O cenário macro é o que mais impacta?
Sem dúvida. Hoje, a Grendene tem capacidade para produzir 250 milhões de pares por ano. E ano passado fizemos 150 milhões de pares. Ou seja, temos capacidade, temos produtos, falta o consumo deslanchar. O cenário macro vem atrapalhando bastante as vendas.
O que falta para as vendas deslancharem?
As condições macroeconômicas têm de melhorar. Taxa de juro e inflação recuarem. A confiança do consumidor tem de melhorar também, porque muita gente está deixando de gastar ou porque não tem dinheiro ou porque está insegura em relação ao futuro. Então, é muito mais uma questão macroeconômica do que da Grendene.
Como a Grendene foi afetada pela enchente no RS?

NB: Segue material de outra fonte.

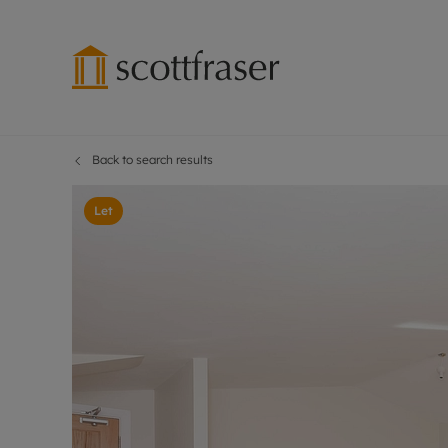
Back to search results
Lettings wi
Ren
Free instant
Pro
Let
Renters' Rig
Ren
Letting your
Inf
Lettings m
Ren
Landlord in
Ten
Rent Cover
Dep
Buy to let 
Gua
Design & re
Stud
Rent protect
Ten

Fisicamente, não foi impactada. Toda a nossa produção está localizada no Ceará. Em Farroupilha, temos só as sedes administrativa e de desenvolvimento de produtos e a matrizaria. Ainda assim, a unidade de Farroupilha não foi impactada. Tivemos cerca de 15 colaboradores impactados. Ajudamos naquilo que era necessário. Auxiliamos também as vítimas da enchente com doações de calçados, vestuários, cestas básicas e água. Utilizamos as nossas unidades no Ceará para coletar doações e trazer para o Rio Grande do Sul. As vendas no Rio Grande do Sul representam historicamente no segundo trimestre cerca de 3,5% a 4%. Então, é um percentual relativamente baixo. Tivemos algum impacto nas vendas, mas não elevado.
Tem planos de expansão para o Rio Grande do Sul?
Não. A produção está no Ceará. Terminamos uma ampliação na unidade de Crato no início deste ano, que aumentou a nossa capacidade para produtos de EVA. Então, temos uma capacidade ociosa. Podemos crescer sem a necessidade de novos investimentos. No curto e médio prazo, para o Rio Grande do Sul, não temos nenhuma expectativa de novos investimentos.